THE TASK :: With the images removed, return every line below exactly as it reads.

INPUT FOR THIS TASK ::
Start of Block
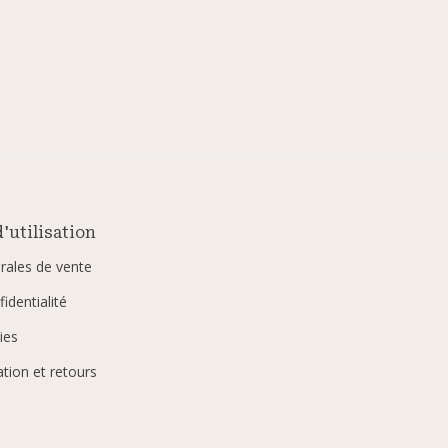
'utilisation
rales de vente
identialité
ies
ation et retours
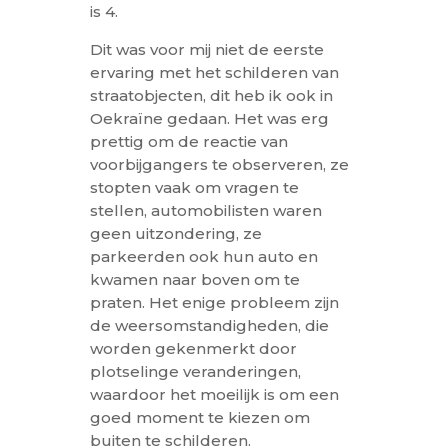
is 4.
Dit was voor mij niet de eerste
ervaring met het schilderen van
straatobjecten, dit heb ik ook in
Oekraïne gedaan. Het was erg
prettig om de reactie van
voorbijgangers te observeren, ze
stopten vaak om vragen te
stellen, automobilisten waren
geen uitzondering, ze
parkeerden ook hun auto en
kwamen naar boven om te
praten. Het enige probleem zijn
de weersomstandigheden, die
worden gekenmerkt door
plotselinge veranderingen,
waardoor het moeilijk is om een ​​
goed moment te kiezen om
buiten te schilderen.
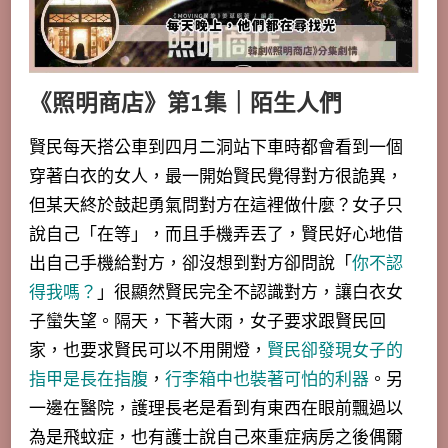
《照明商店》第1集｜陌生人們
賢民每天搭公車到四月二洞站下車時都會看到一個
穿著白衣的女人，最一開始賢民覺得對方很詭異，
但某天終於鼓起勇氣問對方在這裡做什麼？
女子只
說自己「在等」
，而且手機弄丟了，賢民好心地借
出自己手機給對方，卻沒想到對方卻問說「
你不認
得我嗎？
」很顯然賢民完全不認識對方，讓白衣女
子蠻失望。隔天，下著大雨，女子要求跟賢民回
家，也要求賢民可以不用開燈，
賢民卻發現女子的
指甲是長在指腹
，
行李箱中也裝著可怕的利器
。另
一邊在醫院，護理長老是看到有東西在眼前飄過以
為是飛蚊症，也有護士說自己來重症病房之後偶爾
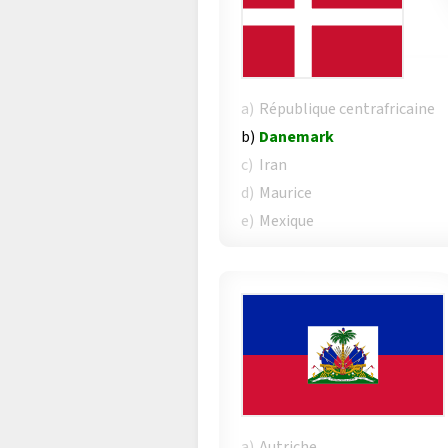
a)
République centrafricaine
b)
Danemark
c)
Iran
d)
Maurice
e)
Mexique
a)
Autriche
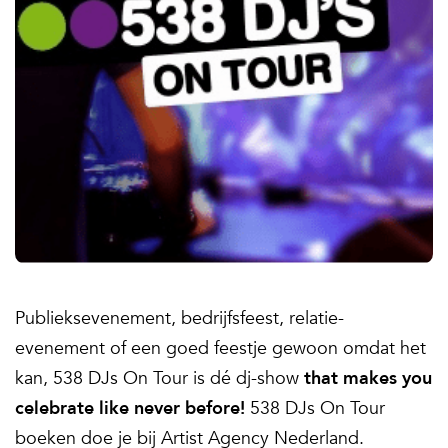
Publieksevenement, bedrijfsfeest, relatie-
evenement of een goed feestje gewoon omdat het
kan, 538 DJs On Tour is dé dj-show
that makes you
celebrate like never before!
538 DJs On Tour
boeken doe je bij Artist Agency Nederland.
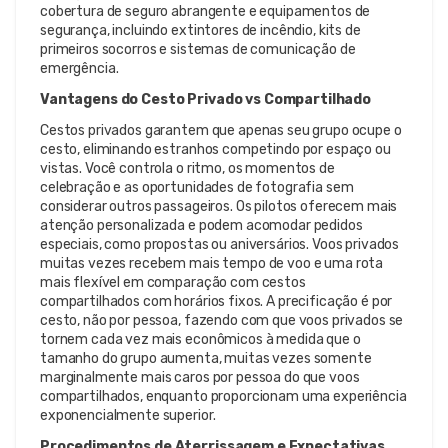
cobertura de seguro abrangente e equipamentos de
segurança, incluindo extintores de incêndio, kits de
primeiros socorros e sistemas de comunicação de
emergência.
Vantagens do Cesto Privado vs Compartilhado
Cestos privados garantem que apenas seu grupo ocupe o
cesto, eliminando estranhos competindo por espaço ou
vistas. Você controla o ritmo, os momentos de
celebração e as oportunidades de fotografia sem
considerar outros passageiros. Os pilotos oferecem mais
atenção personalizada e podem acomodar pedidos
especiais, como propostas ou aniversários. Voos privados
muitas vezes recebem mais tempo de voo e uma rota
mais flexível em comparação com cestos
compartilhados com horários fixos. A precificação é por
cesto, não por pessoa, fazendo com que voos privados se
tornem cada vez mais econômicos à medida que o
tamanho do grupo aumenta, muitas vezes somente
marginalmente mais caros por pessoa do que voos
compartilhados, enquanto proporcionam uma experiência
exponencialmente superior.
Procedimentos de Aterrissagem e Expectativas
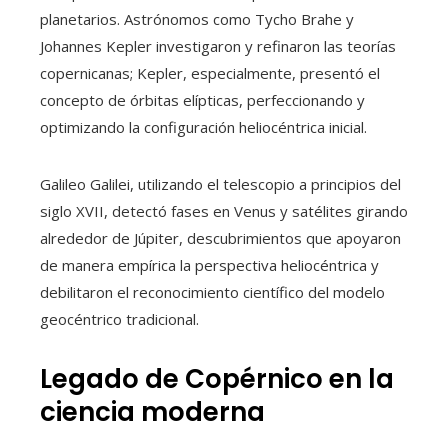
planetarios. Astrónomos como Tycho Brahe y
Johannes Kepler investigaron y refinaron las teorías
copernicanas; Kepler, especialmente, presentó el
concepto de órbitas elípticas, perfeccionando y
optimizando la configuración heliocéntrica inicial.
Galileo Galilei, utilizando el telescopio a principios del
siglo XVII, detectó fases en Venus y satélites girando
alrededor de Júpiter, descubrimientos que apoyaron
de manera empírica la perspectiva heliocéntrica y
debilitaron el reconocimiento científico del modelo
geocéntrico tradicional.
Legado de Copérnico en la
ciencia moderna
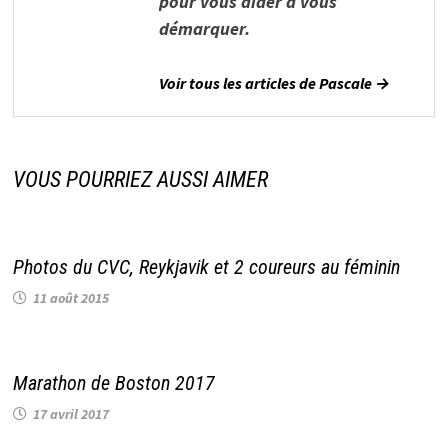
pour vous aider à vous
démarquer.
Voir tous les articles de Pascale →
VOUS POURRIEZ AUSSI AIMER
Photos du CVC, Reykjavik et 2 coureurs au féminin
11 août 2015
Marathon de Boston 2017
17 avril 2017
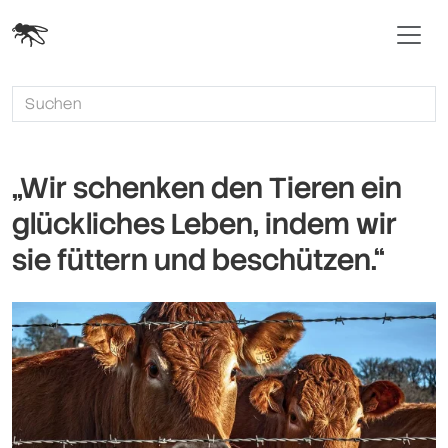
„Wir schenken den Tieren ein
glückliches Leben, indem wir
sie füttern und beschützen.“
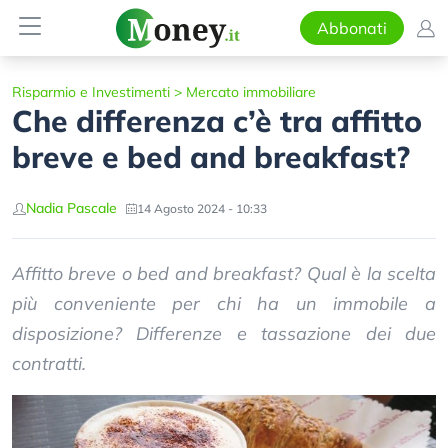
Abbonati
Risparmio e Investimenti
>
Mercato immobiliare
Che differenza c’è tra affitto
breve e bed and breakfast?
Nadia Pascale
14 Agosto 2024 - 10:33
Affitto breve o bed and breakfast? Qual è la scelta
più conveniente per chi ha un immobile a
disposizione? Differenze e tassazione dei due
contratti.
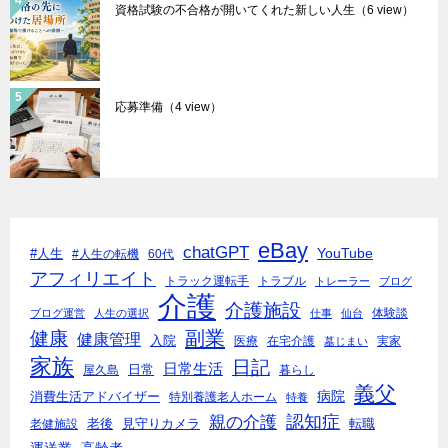
資格試験の不合格が開いてくれた新しい人生
（6 view）
応募準備
（4 view）
eBay
chatGPT
YouTube
#人生
#人生の転機
60代
アフィリエイト
トラック運転手
トラブル
トレーラー
ブログ
介護
介護施設
体験談
ブログ運営
人生の選択
仕事
仙台
副業
健康
健康管理
入院
医療
在宅介護
実家
墓じまい
家族
日記
日常生活
日常
屋久島
暮らし
義父
病院
消費生活アドバイザー
特別養護老人ホーム
特養
親の介護
認知症
老後
見守りカメラ
転職
老健施設
運送業
高齢者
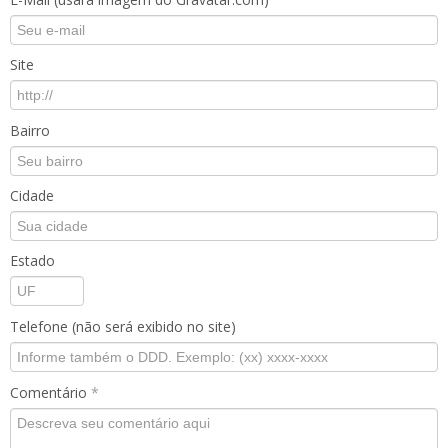
Site
Bairro
Cidade
Estado
Telefone (não será exibido no site)
Comentário
*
End of Block
TASK SOLUTION ::
'utilisation
rales de vente
identialité
ies
ation et retours
is 4.
Dit was voor mij niet de eerste
ervaring met het schilderen van
straatobjecten, dit heb ik ook in
Oekraïne gedaan. Het was erg
prettig om de reactie van
voorbijgangers te observeren, ze
stopten vaak om vragen te
stellen, automobilisten waren
geen uitzondering, ze
parkeerden ook hun auto en
kwamen naar boven om te
praten. Het enige probleem zijn
de weersomstandigheden, die
worden gekenmerkt door
plotselinge veranderingen,
waardoor het moeilijk is om een ​​
goed moment te kiezen om
buiten te schilderen.
《照明商店》第1集｜陌生人們
賢民每天搭公車到四月二洞站下車時都會看到一個
穿著白衣的女人，最一開始賢民覺得對方很詭異，
但某天終於鼓起勇氣問對方在這裡做什麼？
女子只
說自己「在等」
，而且手機弄丟了，賢民好心地借
出自己手機給對方，卻沒想到對方卻問說「
你不認
得我嗎？
」很顯然賢民完全不認識對方，讓白衣女
子蠻失望。隔天，下著大雨，女子要求跟賢民回
家，也要求賢民可以不用開燈，
賢民卻發現女子的
指甲是長在指腹
，
行李箱中也裝著可怕的利器
。另
一邊在醫院，護理長老是看到有東西在眼前飄過以
為是飛蚊症，也有護士說自己來重症病房之後偶爾
a)
République centrafricaine
b)
Danemark
c)
Iran
d)
Maurice
e)
Mexique
a)
Autriche
Publieksevenement, bedrijfsfeest, relatie-
evenement of een goed feestje gewoon omdat het
kan, 538 DJs On Tour is dé dj-show
that makes you
celebrate like never before!
538 DJs On Tour
boeken doe je bij Artist Agency Nederland.
cobertura de seguro abrangente e equipamentos de
segurança, incluindo extintores de incêndio, kits de
primeiros socorros e sistemas de comunicação de
emergência.
Vantagens do Cesto Privado vs Compartilhado
Cestos privados garantem que apenas seu grupo ocupe o
cesto, eliminando estranhos competindo por espaço ou
vistas. Você controla o ritmo, os momentos de
celebração e as oportunidades de fotografia sem
considerar outros passageiros. Os pilotos oferecem mais
atenção personalizada e podem acomodar pedidos
especiais, como propostas ou aniversários. Voos privados
muitas vezes recebem mais tempo de voo e uma rota
mais flexível em comparação com cestos
compartilhados com horários fixos. A precificação é por
cesto, não por pessoa, fazendo com que voos privados se
tornem cada vez mais econômicos à medida que o
tamanho do grupo aumenta, muitas vezes somente
marginalmente mais caros por pessoa do que voos
compartilhados, enquanto proporcionam uma experiência
exponencialmente superior.
Procedimentos de Aterrissagem e Expectativas
planetarios. Astrónomos como Tycho Brahe y
Johannes Kepler investigaron y refinaron las teorías
copernicanas; Kepler, especialmente, presentó el
concepto de órbitas elípticas, perfeccionando y
optimizando la configuración heliocéntrica inicial.
Galileo Galilei, utilizando el telescopio a principios del
siglo XVII, detectó fases en Venus y satélites girando
alrededor de Júpiter, descubrimientos que apoyaron
de manera empírica la perspectiva heliocéntrica y
debilitaron el reconocimiento científico del modelo
geocéntrico tradicional.
Legado de Copérnico en la
ciencia moderna
pour vous aider à vous
démarquer.
Voir tous les articles de Pascale →
VOUS POURRIEZ AUSSI AIMER
Photos du CVC, Reykjavik et 2 coureurs au féminin
11 août 2015
Marathon de Boston 2017
17 avril 2017
„Wir schenken den Tieren ein
glückliches Leben, indem wir
sie füttern und beschützen.“
Abbonati
Risparmio e Investimenti
>
Mercato immobiliare
Che differenza c’è tra affitto
breve e bed and breakfast?
Nadia Pascale
14 Agosto 2024 - 10:33
Affitto breve o bed and breakfast? Qual è la scelta
più conveniente per chi ha un immobile a
disposizione? Differenze e tassazione dei due
contratti.
資格試験の不合格が開いてくれた新しい人生
（6 view）
応募準備
（4 view）
eBay
chatGPT
YouTube
#人生
#人生の転機
60代
アフィリエイト
トラック運転手
トラブル
トレーラー
ブログ
介護
介護施設
体験談
ブログ運営
人生の選択
仕事
仙台
副業
健康
健康管理
入院
医療
在宅介護
実家
墓じまい
家族
日記
日常生活
日常
屋久島
暮らし
義父
病院
消費生活アドバイザー
特別養護老人ホーム
特養
親の介護
認知症
老後
見守りカメラ
転職
老健施設
運送業
高齢者
Site
Bairro
Cidade
Estado
Telefone (não será exibido no site)
Comentário
*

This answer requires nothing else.